Muse im Frommannschen Garten

Volkskunde (Cultural Anthropology)

Muse im Frommannschen Garten
Image: JF

What is Volkskunde (Cultural Anthropology)?

The decipline of Volkskunde (also called Cultural Anthropology and Cultural Studies) is a small, modern academic discipline with great scope and concern: it is the systematic study of the comlexity of human life. It sets itself apart by it’s unique definition of "culture". While other academic disciplines restrict their understanding of "culture" to art or high culture, our open concept of culture encompasses all relations in human life - the "whole way of life" as Raymond Williamsput it. It’s broad foucus enables us to look at the whole world of human imaginings that form the foundations upon which people live together and organize their existence. In short, an ethnological concept of culture combines hamburgers and faith, homeland and strangers, youth cultures and traditions. At the center of the subject culture therefore is the multitude of answers that people find to cope with and give meaning to their lives. Cultural Anthropology explores cultural processes - foreign and familiar, global and local, well-known and marginal. The focus of Cultural Anthropology as understood by us, is therefore on an open concept of culture, centered on everyday life itself, human mindsets, experiences, and forms of human life.

Nimm, was Du brauchst!

In contrast to the popular and often populist notions of identity and culture as essential and fixed, our aim is to understand that culture as a whole is man-made, thus socially constructed and hereby open to change, process and the dynamics of life. Tzvetan Todorov captured the essence of culture much more appropriately by describing it as an "alluvial plain". Culture is man-made, and thus changeable, but always ambivalent between perseverance and dynamism, freedom and constraint, authority and innovation. Every human being is born into a culture that they cannot choose; but they can deal with it, shape it and change it. As a task of Cultural Anthropology, Clifford Geertz has identified a challenge that is enriching in every way and constantly relativises one’s self, namely "to make us acquainted with the answers other people (...) have found, and to record these answers in the archive of human forms of expression that is accessible to everyone".

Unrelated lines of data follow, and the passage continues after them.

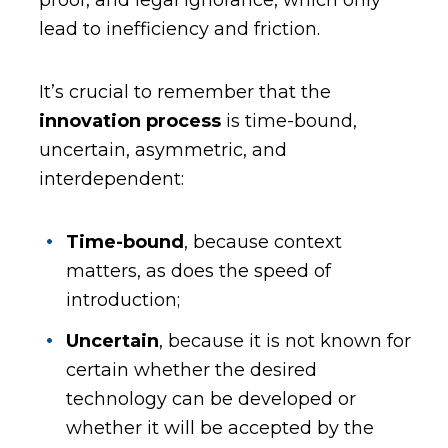
lead to inefficiency and friction.
It’s crucial to remember that the
innovation process
is time-bound,
uncertain, asymmetric, and
interdependent:
Time-bound
, because context
matters, as does the speed of
introduction;
Uncertain
, because it is not known for
certain whether the desired
technology can be developed or
whether it will be accepted by the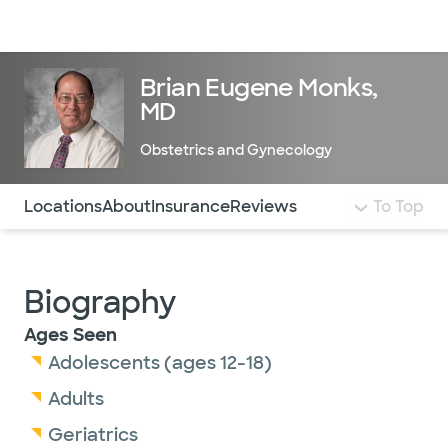
Doctors & specialists
Locations
Services & treatments
Re
Lo
Brian Eugene Monks,
MD
Obstetrics and Gynecology
Use this navigation to quickly jump to different sections 
Locations
About
Insurance
Reviews
To Top
Biography
Ages Seen
Adolescents (ages 12-18)
Adults
Geriatrics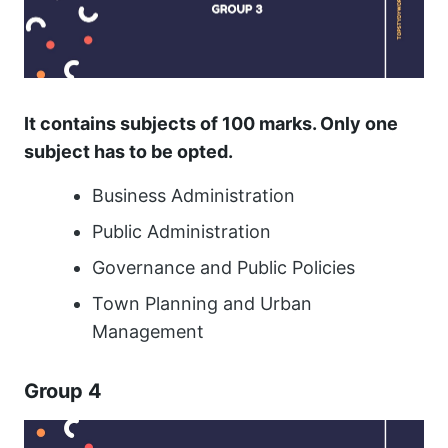
It contains subjects of 100 marks. Only one
subject has to be opted.
Business Administration
Public Administration
Governance and Public Policies
Town Planning and Urban
Management
Group 4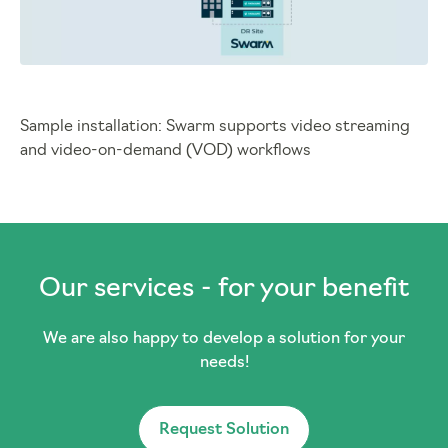
Sample installation: Swarm supports video streaming
and video-on-demand (VOD) workflows
Our services - for your benefit
We are also happy to develop a solution for your
needs!
Request Solution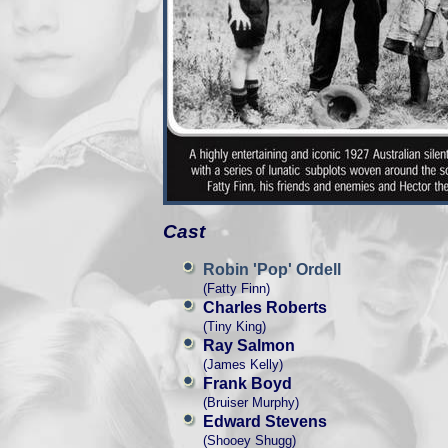
Cast
Robin 'Pop' Ordell
(Fatty Finn)
Charles Roberts
(Tiny King)
Ray Salmon
(James Kelly)
Frank Boyd
(Bruiser Murphy)
Edward Stevens
(Shooey Shugg)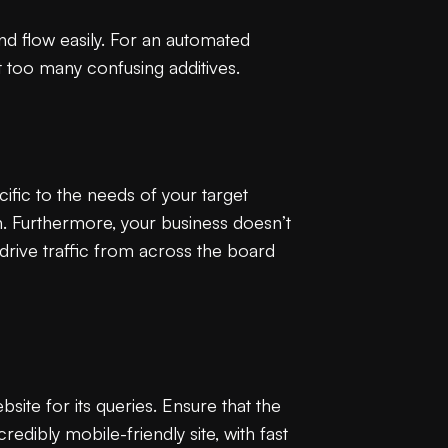
nd flow easily. For an automated
t too many confusing additives.
ific to the needs of your target
. Furthermore, your business doesn’t
 drive traffic from across the board
te for its queries. Ensure that the
redibly mobile-friendly site, with fast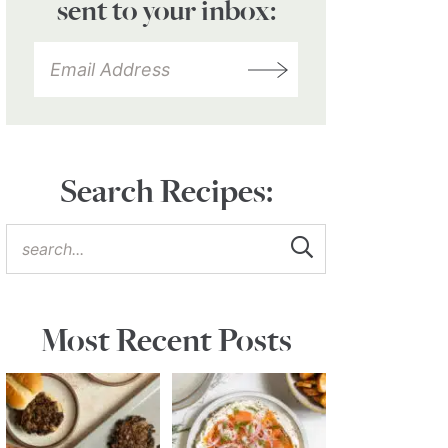
sent to your inbox:
Search Recipes:
Most Recent Posts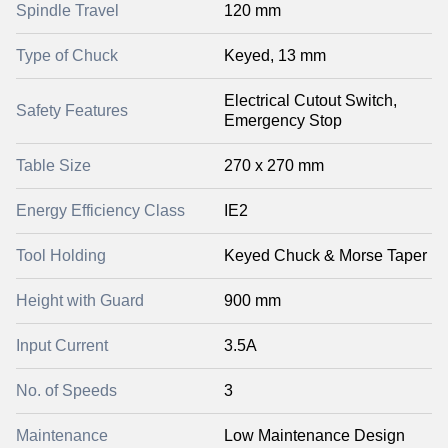
Spindle Travel
120 mm
Type of Chuck
Keyed, 13 mm
Electrical Cutout Switch,
Safety Features
Emergency Stop
Table Size
270 x 270 mm
Energy Efficiency Class
IE2
Tool Holding
Keyed Chuck & Morse Taper
Height with Guard
900 mm
Input Current
3.5A
No. of Speeds
3
Maintenance
Low Maintenance Design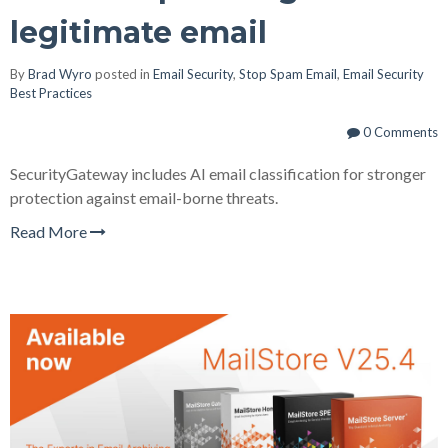
legitimate email
By
Brad Wyro
posted in
Email Security
,
Stop Spam Email
,
Email Security
Best Practices
0 Comments
SecurityGateway includes AI email classification for stronger
protection against email-borne threats.
Read More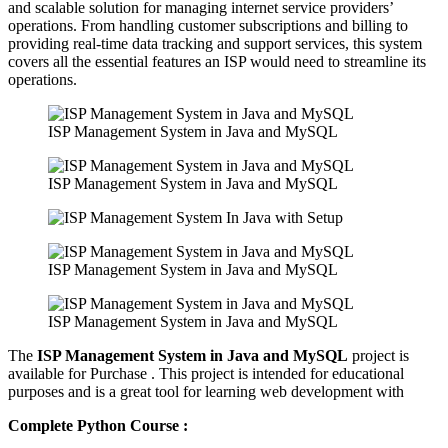
and scalable solution for managing internet service providers’
operations. From handling customer subscriptions and billing to
providing real-time data tracking and support services, this system
covers all the essential features an ISP would need to streamline its
operations.
ISP Management System in Java and MySQL
ISP Management System in Java and MySQL
ISP Management System in Java and MySQL
ISP Management System in Java and MySQL
The
ISP Management System in Java and MySQL
project is
available for Purchase . This project is intended for educational
purposes and is a great tool for learning web development with
Complete Python Course :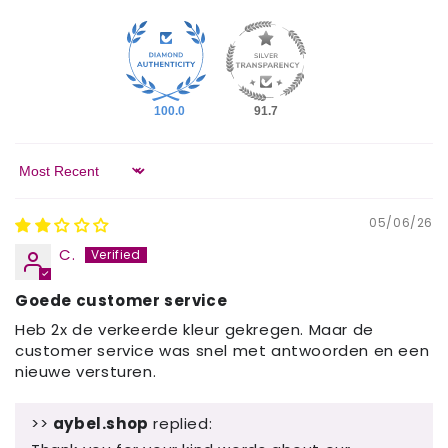
100.0
91.7
Sort by
05/06/26
C.
Goede customer service
Heb 2x de verkeerde kleur gekregen. Maar de
customer service was snel met antwoorden en een
nieuwe versturen.
>>
aybel.shop
replied: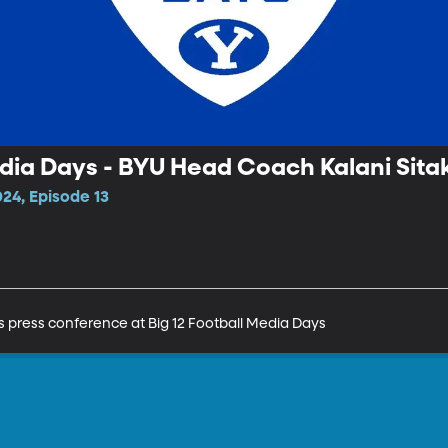
edia Days - BYU Head Coach Kalani Sita
24, Episode 13
s press conference at Big 12 Football Media Days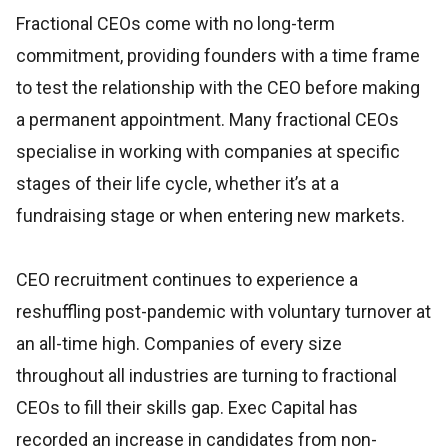
Fractional CEOs come with no long-term
commitment, providing founders with a time frame
to test the relationship with the CEO before making
a permanent appointment. Many fractional CEOs
specialise in working with companies at specific
stages of their life cycle, whether it’s at a
fundraising stage or when entering new markets.
CEO recruitment continues to experience a
reshuffling post-pandemic with voluntary turnover at
an all-time high. Companies of every size
throughout all industries are turning to fractional
CEOs to fill their skills gap. Exec Capital has
recorded an increase in candidates from non-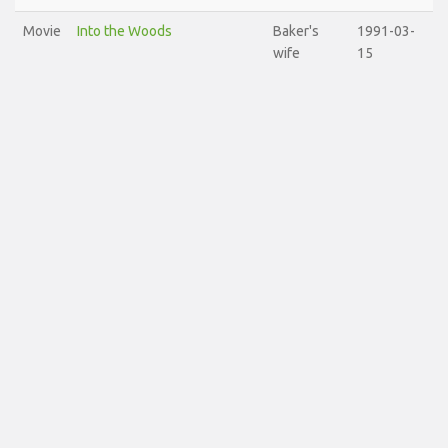
Movie
Into the Woods
Baker's
1991-03-
wife
15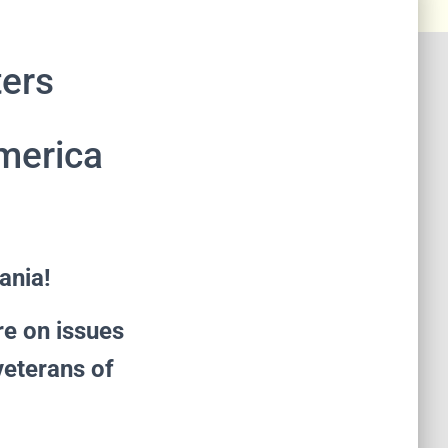
ters
America
ania!
re on issues
veterans of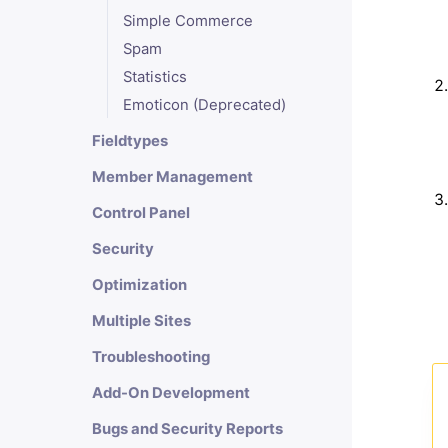
Simple Commerce
Spam
Statistics
Emoticon (Deprecated)
Fieldtypes
Member Management
Control Panel
Security
Optimization
Multiple Sites
Troubleshooting
Add-On Development
Bugs and Security Reports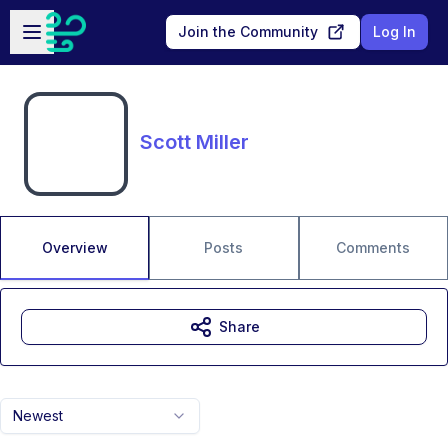
Skip to main content
Open sidebar
Join the Community
Log In
Scott Miller
Overview
Posts
Comments
Share
Newest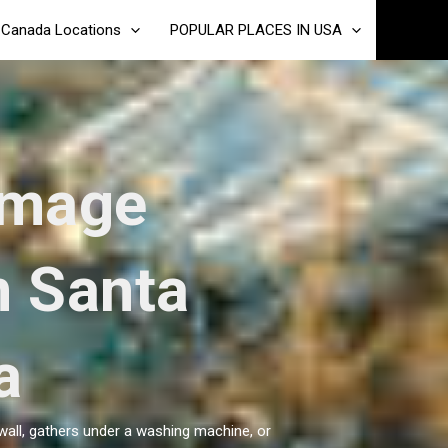
Canada Locations
POPULAR PLACES IN USA
amage
n Santa
a
wall, gathers under a washing machine, or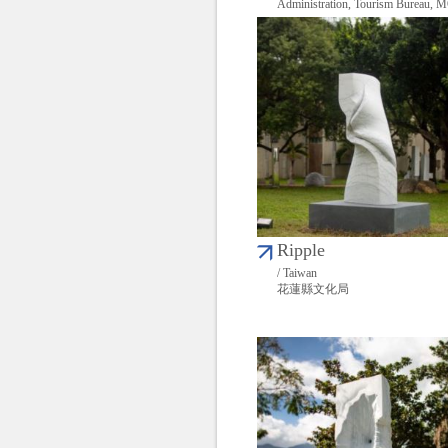
Administration, Tourism Bureau,
Ripple
/ Taiwan
花蓮縣文化局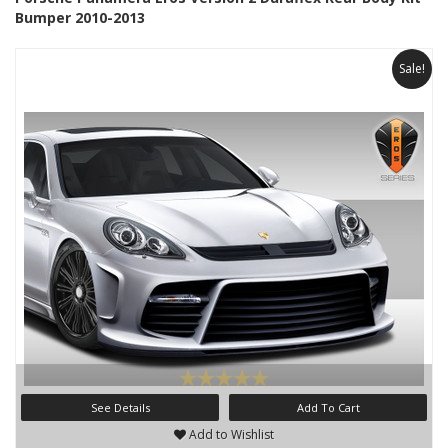
Bumper 2010-2013
Sale!
See Details
Add To Cart
Add to Wishlist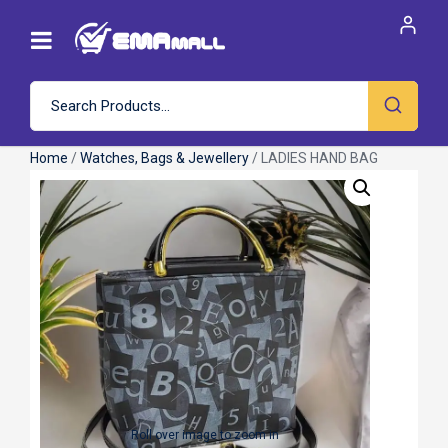
Home
/
Watches, Bags & Jewellery
/ LADIES HAND BAG
Roll over image to zoom in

Such an understanding of "Volkskunde" as a transdisciplinary discipline endows it with invigorating points of contact and productive proximity to other human sciences such as sociology, history, psychology, art history, philological studies, media sciences, and many others. The fields of our research also reflect this: differing modes and ways of life (homes, clothing, eating, etc.), human-nature relations, everyday life and festivities/rituals, the alien and the familiar, cultural identities in complex societies, genders, generations, kinship, society, faith and superstition, material culture, rural and urban cultures, historical anthropology, etc.

Tauben füttern

Thus, the scientific focus here is mostly on specific living environments, experiences and the everyday life of people. Therefore, "Volkskunde" / Cultural Anthropology is predominantly based on qualitative ethnographical methods that allow proximity to the field - participant observation (field research), interviews, historical craftsmanship, as well as hermeneutic methods of image and object analysis.